A Cultural Feast in London, June 1906

A Cultural Feast in London, June 1906

During the last year, many of us have longed to be able to pop into a museum or art gallery, see a play or even just mooch around the shops.  Browsing through Margaret Nettlefold’s diary, I came upon her notes of a trip to London with two of her daughters in June 1906.  Fast-forward 115 years, and Margaret’s  holiday diary reads like a tourist itinerary for a 21st-century London city break!

 

“London, June 11 to June 16 1906.  Self, Evie & Nina, with Nat & Katie at 108 Harley Street.”

Margaret travelled with Evie and Nina, aged 13 and 11.  They stayed with Margaret’s sister Katherine, who had trained as a doctor, and her husband Dr Nathaniel Harman.  Harley Street was populated with medical practices in 1906, as it still is today.

“Thurs, 11 June. Came up midday – went to Madame Tussaud’s, afternoon.”

Madame Tussaud first exhibited her waxworks in Britain in 1802, and the museum was well established in its current site on the Marylebone Road by the time Margaret and the children visited.

“Fri, 12 June.  Saw Westminster Abbey in the morning.  Evie & I went to see the Winter Exhibition at Royal Academy of Old Masters, British School. ‘Midsummer Night’s Dream’ in the evening, good performance & charming scenery.”

The celebrated actress Ellen Terry was starring in A Midsummer Night’s Dream at the Adelphi Theatre at this time, so this was probably the production that the family saw.

“Sat, 13 June.  Wet in morning – did some shopping & omnibus riding with Evie afterwards. Hippodrome with Nat & Katie in afternoon. Splendid performance.“

What did the family see at the London Hippodrome?  Probably a performing chimpanzee!  Mr Link, also known as The Missing Link, was appearing dressed in a suit, smoking cigarettes and shaking visitors’ hands. The theatre had opened in 1900 and initially contained a circus ring, so performing animals and acrobatic spectacles were regularly staged.

“Sun, 14 June.  In afternoon with Nat & Katie to zoo.”

London Zoo opened to the public in 1847.  When the family visited, “tropical” animals had only recently been accommodated outdoors.  At a time when children could only see exotic animals in books, the zoo must have been incredibly exciting.

“Mon, 15 June.  Morning with Evie, Nina & I to the National Gallery – saw British Schools & Italian.  In afternoon Katie took Evie to British Museum.  Evening all went to ‘Peter Pan’ – a child’s play at Duke of York’s.
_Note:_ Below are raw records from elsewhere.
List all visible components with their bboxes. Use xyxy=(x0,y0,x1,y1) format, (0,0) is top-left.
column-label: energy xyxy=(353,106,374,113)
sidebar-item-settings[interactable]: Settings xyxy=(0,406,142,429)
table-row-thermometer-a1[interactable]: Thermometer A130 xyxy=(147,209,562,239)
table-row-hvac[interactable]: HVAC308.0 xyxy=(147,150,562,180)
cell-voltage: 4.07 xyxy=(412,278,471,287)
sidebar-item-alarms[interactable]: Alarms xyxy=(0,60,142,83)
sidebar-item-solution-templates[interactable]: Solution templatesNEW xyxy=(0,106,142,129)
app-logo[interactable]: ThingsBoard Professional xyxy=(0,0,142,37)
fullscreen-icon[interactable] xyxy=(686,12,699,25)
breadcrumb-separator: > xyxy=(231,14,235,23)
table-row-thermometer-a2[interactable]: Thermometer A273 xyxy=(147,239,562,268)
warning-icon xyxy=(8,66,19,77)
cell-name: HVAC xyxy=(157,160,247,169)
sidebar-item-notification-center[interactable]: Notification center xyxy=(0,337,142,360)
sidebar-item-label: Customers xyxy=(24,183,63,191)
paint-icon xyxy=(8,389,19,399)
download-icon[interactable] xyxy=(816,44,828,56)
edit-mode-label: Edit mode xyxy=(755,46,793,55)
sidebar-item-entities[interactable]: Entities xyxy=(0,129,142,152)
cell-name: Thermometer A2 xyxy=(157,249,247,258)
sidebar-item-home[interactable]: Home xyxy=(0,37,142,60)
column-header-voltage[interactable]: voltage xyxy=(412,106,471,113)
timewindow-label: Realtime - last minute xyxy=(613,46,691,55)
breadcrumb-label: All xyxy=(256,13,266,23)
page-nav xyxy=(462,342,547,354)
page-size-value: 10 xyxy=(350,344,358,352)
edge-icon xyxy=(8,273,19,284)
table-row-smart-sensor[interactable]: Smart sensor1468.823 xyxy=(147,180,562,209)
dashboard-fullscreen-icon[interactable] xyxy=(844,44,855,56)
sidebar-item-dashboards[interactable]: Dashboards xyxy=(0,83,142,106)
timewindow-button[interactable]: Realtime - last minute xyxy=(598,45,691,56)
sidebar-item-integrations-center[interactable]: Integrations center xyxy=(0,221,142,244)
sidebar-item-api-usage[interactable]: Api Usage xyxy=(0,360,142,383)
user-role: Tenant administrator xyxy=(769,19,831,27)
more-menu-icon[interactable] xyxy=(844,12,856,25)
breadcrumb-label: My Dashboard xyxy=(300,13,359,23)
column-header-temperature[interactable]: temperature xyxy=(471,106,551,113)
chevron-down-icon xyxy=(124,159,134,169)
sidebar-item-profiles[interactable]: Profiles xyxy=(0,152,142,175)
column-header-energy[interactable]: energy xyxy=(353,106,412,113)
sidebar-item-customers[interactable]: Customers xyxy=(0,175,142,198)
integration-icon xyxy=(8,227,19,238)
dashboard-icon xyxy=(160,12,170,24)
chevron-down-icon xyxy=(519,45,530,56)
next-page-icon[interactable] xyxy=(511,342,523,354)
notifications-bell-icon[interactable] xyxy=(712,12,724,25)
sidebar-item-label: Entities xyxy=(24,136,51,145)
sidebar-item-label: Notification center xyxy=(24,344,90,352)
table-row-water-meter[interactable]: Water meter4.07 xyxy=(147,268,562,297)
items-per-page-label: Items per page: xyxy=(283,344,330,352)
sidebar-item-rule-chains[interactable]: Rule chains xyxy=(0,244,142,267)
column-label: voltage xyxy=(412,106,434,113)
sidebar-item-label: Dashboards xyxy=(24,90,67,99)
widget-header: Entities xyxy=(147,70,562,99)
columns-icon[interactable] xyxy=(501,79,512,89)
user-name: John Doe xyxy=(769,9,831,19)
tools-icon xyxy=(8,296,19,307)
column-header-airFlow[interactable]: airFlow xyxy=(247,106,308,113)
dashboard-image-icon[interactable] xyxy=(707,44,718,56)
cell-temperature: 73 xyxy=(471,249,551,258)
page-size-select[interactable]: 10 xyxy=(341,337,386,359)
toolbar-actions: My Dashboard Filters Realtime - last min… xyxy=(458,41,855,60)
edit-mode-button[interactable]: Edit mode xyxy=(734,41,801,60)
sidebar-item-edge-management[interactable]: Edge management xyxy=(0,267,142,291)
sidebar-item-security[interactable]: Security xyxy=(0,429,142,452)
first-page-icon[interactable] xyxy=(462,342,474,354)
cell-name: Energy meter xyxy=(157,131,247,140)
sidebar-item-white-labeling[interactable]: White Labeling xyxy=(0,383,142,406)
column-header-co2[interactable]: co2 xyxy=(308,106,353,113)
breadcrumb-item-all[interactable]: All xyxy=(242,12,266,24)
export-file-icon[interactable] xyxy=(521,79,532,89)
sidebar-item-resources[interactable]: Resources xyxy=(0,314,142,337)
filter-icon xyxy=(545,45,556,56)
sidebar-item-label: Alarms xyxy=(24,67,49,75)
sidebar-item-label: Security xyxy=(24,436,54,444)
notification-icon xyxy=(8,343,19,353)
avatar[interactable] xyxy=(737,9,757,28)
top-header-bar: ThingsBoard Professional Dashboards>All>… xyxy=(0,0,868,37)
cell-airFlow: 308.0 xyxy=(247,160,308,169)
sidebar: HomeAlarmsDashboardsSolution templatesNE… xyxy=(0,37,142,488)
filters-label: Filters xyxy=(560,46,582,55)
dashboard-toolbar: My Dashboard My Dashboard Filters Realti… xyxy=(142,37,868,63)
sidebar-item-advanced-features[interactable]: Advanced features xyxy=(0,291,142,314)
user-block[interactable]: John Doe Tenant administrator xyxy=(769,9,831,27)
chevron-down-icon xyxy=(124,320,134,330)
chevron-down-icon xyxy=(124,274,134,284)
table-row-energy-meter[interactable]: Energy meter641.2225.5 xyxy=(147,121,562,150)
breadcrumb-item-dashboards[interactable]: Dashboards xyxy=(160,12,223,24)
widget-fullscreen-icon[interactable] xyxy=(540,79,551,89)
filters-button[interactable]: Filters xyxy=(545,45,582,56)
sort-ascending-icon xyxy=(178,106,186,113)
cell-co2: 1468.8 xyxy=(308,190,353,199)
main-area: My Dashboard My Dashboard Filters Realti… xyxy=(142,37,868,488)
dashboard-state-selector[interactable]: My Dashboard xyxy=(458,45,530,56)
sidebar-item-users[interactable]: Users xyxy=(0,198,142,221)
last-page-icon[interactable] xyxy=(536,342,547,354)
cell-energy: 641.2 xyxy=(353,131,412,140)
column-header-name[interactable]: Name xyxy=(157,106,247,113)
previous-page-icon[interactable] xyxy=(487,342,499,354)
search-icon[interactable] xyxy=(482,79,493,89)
Much appreciated by all.”

Museums and galleries feature prominently in this trip.  Margaret loved art and history, and passed these passions on to her children.  Peter Pan by J. M. Barrie was first performed at the Duke of York’s theatre in 1904, and was still running in 1906.  It has remained popular to this day.

“Tues, 16 June.  All went to Natural History Museum S. Kensington – delightful animals –

home afternoon.”

The Natural History Museum had first opened in 1881.  Having seen living animals at the zoo, the family finished their trip by gazing at the species of the remote past, and enjoying the astonishing architecture of Alfred Waterhouse.  Then home to Winterbourne, no doubt exhausted after their punishing schedule!